**TASK OBJECTIVE**
Print the records exactly and in full, please; the pictures stay out.

====== AVAILABLE DATA

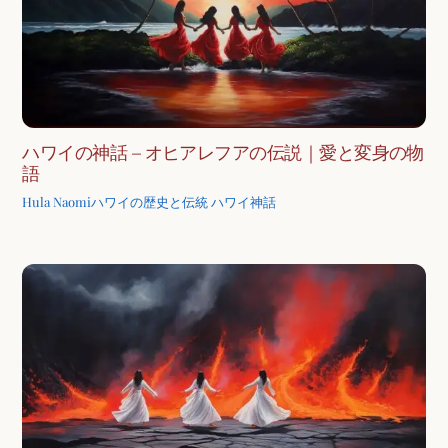
ハワイの神話 – オヒアレフアの伝説｜愛と変身の物
語
Hula Naomi
ハワイの歴史と伝統
ハワイ神話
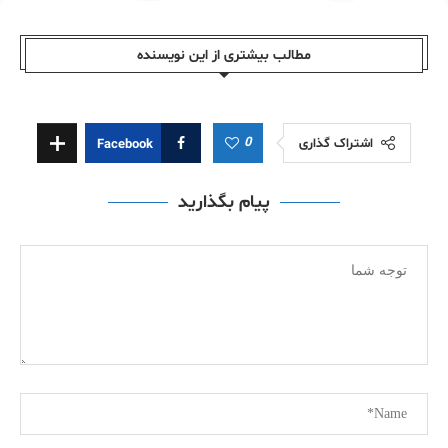
مطالب بیشتری از این نویسندە
0
اشتراک گذاری
Facebook
پیام بگذارید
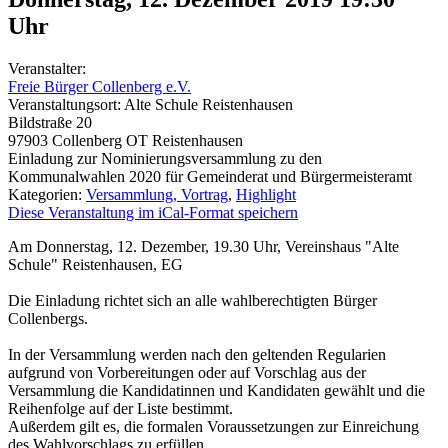
Uhr
Veranstalter:
Freie Bürger Collenberg e.V.
Veranstaltungsort:
Alte Schule Reistenhausen
Bildstraße 20
97903
Collenberg OT Reistenhausen
Einladung zur Nominierungsversammlung zu den
Kommunalwahlen 2020 für Gemeinderat und Bürgermeisteramt
Kategorien:
Versammlung, Vortrag
,
Highlight
Diese Veranstaltung im iCal-Format speichern
Am Donnerstag, 12. Dezember, 19.30 Uhr, Vereinshaus "Alte
Schule" Reistenhausen, EG
Die Einladung richtet sich an alle wahlberechtigten Bürger
Collenbergs.
In der Versammlung werden nach den geltenden Regularien
aufgrund von Vorbereitungen oder auf Vorschlag aus der
Versammlung die Kandidatinnen und Kandidaten gewählt und die
Reihenfolge auf der Liste bestimmt.
Außerdem gilt es, die formalen Voraussetzungen zur Einreichung
des Wahlvorschlags zu erfüllen.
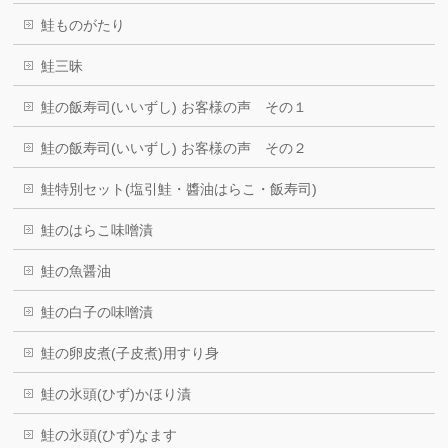
鮭ものがたり
鮭三昧
鮭の飯寿司(いいずし) お客様の声 その１
鮭の飯寿司(いいずし) お客様の声 その２
鮭特別セット(塩引鮭・醬油はらこ・飯寿司)
鮭のはらこ味噌漬
鮭の魚醤油
鮭の白子の味噌漬
鮭の卵皮煮(子皮煮)用すり身
鮭の氷頭(ひず)かほり漬
鮭の氷頭(ひず)なます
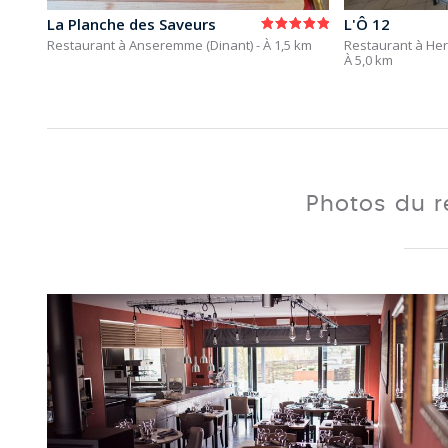
La Planche des Saveurs
L'Ô 12
Restaurant à Anseremme (Dinant)
- À 1,5 km
Restaurant à He
À 5,0 km
Photos du 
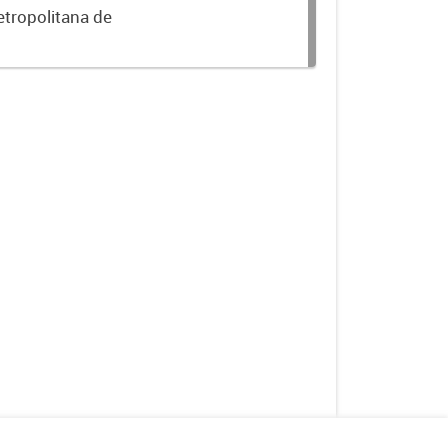
etropolitana de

============

**SOLVED PROBLEM**
ハワイの神話 – オヒアレフアの伝説｜愛と変身の物
語
Hula Naomi
ハワイの歴史と伝統
ハワイ神話
مطالب بیشتری از این نویسندە
0
اشتراک گذاری
Facebook
پیام بگذارید
Uhr
Veranstalter:
Freie Bürger Collenberg e.V.
Veranstaltungsort:
Alte Schule Reistenhausen
Bildstraße 20
97903
Collenberg OT Reistenhausen
Einladung zur Nominierungsversammlung zu den
Kommunalwahlen 2020 für Gemeinderat und Bürgermeisteramt
Kategorien:
Versammlung, Vortrag
,
Highlight
Diese Veranstaltung im iCal-Format speichern
Am Donnerstag, 12. Dezember, 19.30 Uhr, Vereinshaus "Alte
Schule" Reistenhausen, EG
Die Einladung richtet sich an alle wahlberechtigten Bürger
Collenbergs.
In der Versammlung werden nach den geltenden Regularien
aufgrund von Vorbereitungen oder auf Vorschlag aus der
Versammlung die Kandidatinnen und Kandidaten gewählt und die
Reihenfolge auf der Liste bestimmt.
Außerdem gilt es, die formalen Voraussetzungen zur Einreichung
des Wahlvorschlags zu erfüllen.
鮭ものがたり
鮭三昧
鮭の飯寿司(いいずし) お客様の声 その１
鮭の飯寿司(いいずし) お客様の声 その２
鮭特別セット(塩引鮭・醬油はらこ・飯寿司)
鮭のはらこ味噌漬
鮭の魚醤油
鮭の白子の味噌漬
鮭の卵皮煮(子皮煮)用すり身
鮭の氷頭(ひず)かほり漬
鮭の氷頭(ひず)なます
La Planche des Saveurs
L'Ô 12
Restaurant à Anseremme (Dinant)
- À 1,5 km
Restaurant à He
À 5,0 km
Photos du 
etropolitana de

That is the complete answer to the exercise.